St Ives Chase is a bushland suburb on the Upper North Shore of Sydney in the state of New South Wales, Australia. St Ives Chase is 18 kilometres north-west of the Sydney Central Business District in the local government area of Ku-ring-gai Council. St Ives is a more developed adjacent suburb and St Ives Chase covers the area approximately north of Toolang Road and west of Kuringai Creek. The neighbouring suburb of North Turramurra is separated by a section of the Ku-ring-gai Chase National Park. It is a separate suburb from St Ives, which lies to its south.

==Transport==
By road, St Ives Chase can only be accessed via St Ives. Warrimoo Avenue is the main road used to access streets in St Ives Chase. Many properties sit very close to the bush.
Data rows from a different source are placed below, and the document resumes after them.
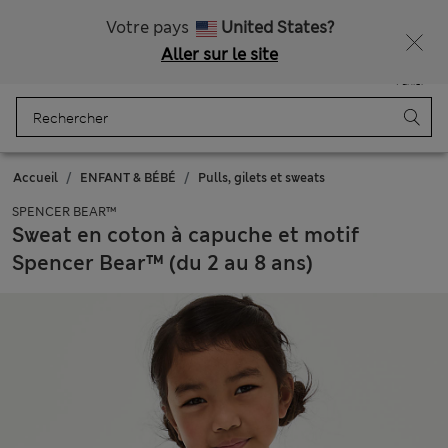
Tous droits payés
Ça vous dirait 15 % de réduction ? Profitez-en avec davantage de récompenses exclusives en vous inscrivant à Sparks
Votre pays
United States?
Aller sur le site
Menu
Se connecter
Enregistré
Panier
Accueil
ENFANT & BÉBÉ
Pulls, gilets et sweats
SPENCER BEAR™
Sweat en coton à capuche et motif
Spencer Bear™ (du 2 au 8 ans)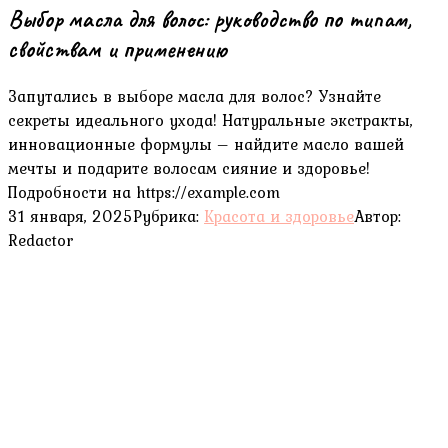
Выбор масла для волос: руководство по типам,
свойствам и применению
Запутались в выборе масла для волос? Узнайте
секреты идеального ухода! Натуральные экстракты,
инновационные формулы – найдите масло вашей
мечты и подарите волосам сияние и здоровье!
Подробности на https://example.com
31 января, 2025
Рубрика:
Красота и здоровье
Автор:
Redactor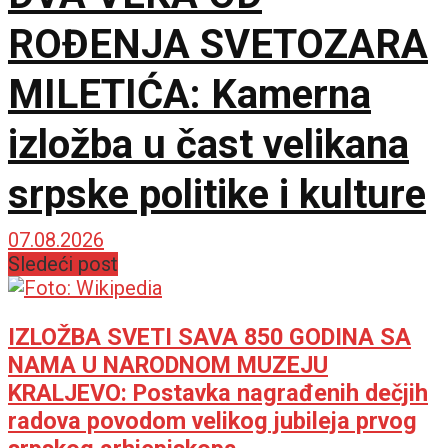
ROĐENJA SVETOZARA
MILETIĆA: Kamerna
izložba u čast velikana
srpske politike i kulture
07.08.2026
Sledeći post
IZLOŽBA SVETI SAVA 850 GODINA SA
NAMA U NARODNOM MUZEJU
KRALJEVO: Postavka nagrađenih dečjih
radova povodom velikog jubileja prvog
As St Ives Chase has no through traffic, there are rarely traffic delays in the suburb. Residents driving from St Ives Chase will first encounter peak hour traffic trying to join or cross Killeaton Street or Mona Vale Road in St Ives. A common route to the city is via the North Shore's Eastern Arterial Road.
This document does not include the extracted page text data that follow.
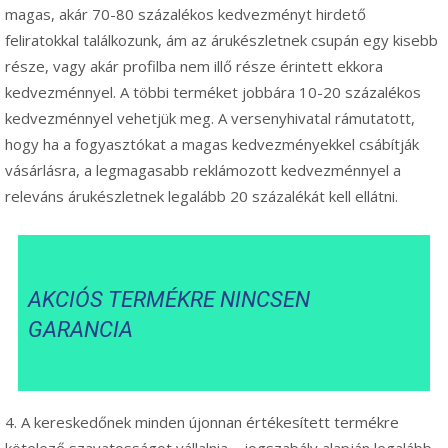
magas, akár 70-80 százalékos kedvezményt hirdető
feliratokkal találkozunk, ám az árukészletnek csupán egy kisebb
része, vagy akár profilba nem illő része érintett ekkora
kedvezménnyel. A többi terméket jobbára 10-20 százalékos
kedvezménnyel vehetjük meg. A versenyhivatal rámutatott,
hogy ha a fogyasztókat a magas kedvezményekkel csábítják
vásárlásra, a legmagasabb reklámozott kedvezménnyel a
releváns árukészletnek legalább 20 százalékát kell ellátni.
AKCIÓS TERMÉKRE NINCSEN
GARANCIA
4. A kereskedőnek minden újonnan értékesített termékre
Buses to St Ives Chase include CDC NSW route 195 to/from Gordon railway station and route 194/594 from St Ives through St Ives Chase to the city. North Turramurra and Bobbin Head are accessible via bush tracks in the National Park.

==Commercial zone==
St Ives Chase is almost entirely zoned for either residential or recreational means. The suburb does have a small shopping complex of 5 shops which include a medical centre, seven-day corner shop ( closed ), a liquor shop, a chemist, a cafe and a hair dresser. The adjacent Metro Petroleum petrol station and St Ives chase service centre are the only other commercial outlets in the area.

==Population==
At the , St Ives Chase recorded a population of 3,283. Of these:
- The median age was 42 years. Children aged 0–14 years made up 23.5% of the population and people aged 65 years and over made up 18.9% of the population.
- 51.8% were born in Australia; the next most common countries of birth were China 12.6%, South Africa 7.8%, England 6.6%, Hong Kong 2.3% and India 1.9%.
- 65.3% spoke English at home; other languages spoken at home included Mandarin 16.4%, Cantonese 3.9%, Persian 1.5%, Spanish 1.2% and Korean 1.0%.
- 90.2% of households were family households, 8.8% were single person households and 1.0% were group households.

==Wildlife==
Situated in the national park, St Ives Chase is the home to a wide variety of flora and fauna, particularly prevalent are brush turkeys. In recent years there has been a rabbit problem in the area, and there have been many attempts to eradicate rabbits in the St Ives Chase side of the National Park.

==Sport and clubs==
There are two sports grounds in the area, Warrimoo Oval, which is home to the St Ives Football Club, and Toolang Oval, which hosts junior Football and Cricket.

Also located near St Ives Chase near Warrimoo Oval is the North St Ives Scout Club which is a club for children and teenagers run by family volunteers.